Did I do it?  …eh.  I tried to do the etsy thing and never got off the ground.  I tried to write a novel and got about 30k words in and threw a tantrum.  This blog is still just my soapbox.  I drew a christmas card for Zliten, but that’s about it.  That’s ok.  I at least stuck my toe into the waters here, that’s at least half credit, right?

4.  Get married sometime this year!  That’s about all there is to say on this one…

…hey, 100% there.  Next!

5.  Allow work to be on the back burner one more year. Of course, be open and receptive to any wonderful opportunities that fall into my lap, but work on enriching my personal life and hobbies instead of focusing on promotions, raises, extra responsibility, etc.

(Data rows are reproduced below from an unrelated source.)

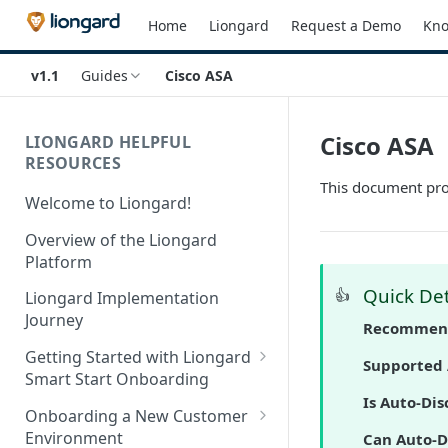
Home
Liongard
Request a Demo
Kno
v1.1
Guides
Cisco ASA
Cisco ASA
LIONGARD HELPFUL
RESOURCES
This document prov
Welcome to Liongard!
Overview of the Liongard
Platform
Quick Det
👍
Liongard Implementation
Journey
Recommend
Getting Started with Liongard
Supported 
Smart Start Onboarding
Is Auto-Dis
Set up Billing for Liongard
Onboarding a New Customer
Environment
Can Auto-D
Liongard Implementation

Realize that having a 40 hour per week stable job right now that I can pretty much just leave at the office when I walk out the door is a blessing that is giving me opportunities to further the work on my body, fitness, and soul.

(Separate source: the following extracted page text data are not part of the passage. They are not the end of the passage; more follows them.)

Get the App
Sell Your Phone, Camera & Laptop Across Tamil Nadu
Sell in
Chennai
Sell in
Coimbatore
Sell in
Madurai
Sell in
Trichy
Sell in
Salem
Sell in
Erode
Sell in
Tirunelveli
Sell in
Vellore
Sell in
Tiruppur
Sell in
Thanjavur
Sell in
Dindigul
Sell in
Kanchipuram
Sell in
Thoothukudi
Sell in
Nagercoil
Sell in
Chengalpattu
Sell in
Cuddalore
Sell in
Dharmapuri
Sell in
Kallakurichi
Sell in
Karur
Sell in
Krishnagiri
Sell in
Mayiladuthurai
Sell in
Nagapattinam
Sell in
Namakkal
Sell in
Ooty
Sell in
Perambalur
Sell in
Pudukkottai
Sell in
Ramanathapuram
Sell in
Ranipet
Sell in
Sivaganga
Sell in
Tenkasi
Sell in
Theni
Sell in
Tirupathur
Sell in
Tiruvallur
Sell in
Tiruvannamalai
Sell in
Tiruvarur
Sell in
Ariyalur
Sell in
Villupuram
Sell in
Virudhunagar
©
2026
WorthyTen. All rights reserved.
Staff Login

…hey, 100% there as well.  Maybe even too much sometimes, tee hee.

All, in all, not bad. It was a rough year in some aspects – shakeups at work, a lot of uncertainty with Zliten’s unemployment stuff, extreme frustration with my lack of weight loss.  However, I still have a job at a company with an awesome, successful, and stable product.  I made huge strides in my running, completing a half marathon and improving my pace at both slow and fast distances all year.  Zliten got a job in the industry right when it was looking grim.  We still own our house and make mortgage and the “oh crap” fund is still there.  We’re making it.  2009 was not the best year ever, but it wasn’t so bad.

So what’s up for 2010?

Need more fiber, apparently.  12-24-09

Need more fiber, apparently. 12-24-09

1.  This is the most important and different one for me – for one year, I am going to not attempt to lose weight.  As long as I maintain under 155, I’m going to put any pressure on myself to take off weight.  I’m going to focus on my running, and continuing to eat healthy.  This break really put into perspective how healthy I usually eat – I’m not eating horribly at all, but I’ve been feeling blech from eating not homecooked food for most meals and the sweet crap around the house (popcorn, almond roca, truffles, etc etc).  Now, if I *do* take off weight somehow, I’m not going to be opposed to it, but the biggest present I’m giving to myself this year is the gift of stepping on the scale, and not wanting to be less than I am, for once in my life.

2.  Running – I want to do a half marathon in under 2 hours, and I want to run a full marathon (no pace goal, just run the whole thing… well, who am I kidding, I’ll have a pace goal by the time I finish training, but anyhoo…) this year.  After that, decide what’s next.  Martial arts?  Triathlons?  More marathons?  Ultras?  Also, I want to make sure to not forget stretching and yoga.  That’s when I start getting injured like I am now with hurty butt.

3.  I will dedicate 6 hours per week to writing, revising, reading other books, or outlining.  I want to finish what I started for NaNoWriMo, and then move on to another one.  It would be peachy keen if I could do some necklaces, I would love to start songwriting, but I think this is my year of writing.

4.  I’m not sure exactly what I want to say here, but I want to figure out what’s next career-wise.  I have spent the last few years keeping my head down and trying to stay out of the way so I can support the creatives, get my check, and go on my way.  That is SO not me.  I can’t continue to do that forever.  I might not have the ability to get what I want just yet, but I want to have a direction by the end of the year.

5.  Some one liners: Travel outside the country.  Be more spontaneous.  Continue to whittle down my smoking.  Try something new with my hair.  Continue to draw things out of the magic hat.  Host some game nights at the house.   Attempt to keep a cleaner house so it’s not embarrassing when someone comes over unannounced.  Do more industry events and get over my boredom with networking for networking sake.  Play more games.  Continue to live a life where I can have at least ONE memorable thing I do each month (2009 has many more than 1 per month, but that’s my absolute minimum requirement).

So there, it looks like I have a lot to do, so I best get crackin’.  How was your 2009?  What are you most looking forward to in 2010?  What is your biggest resolution or goal for the next year?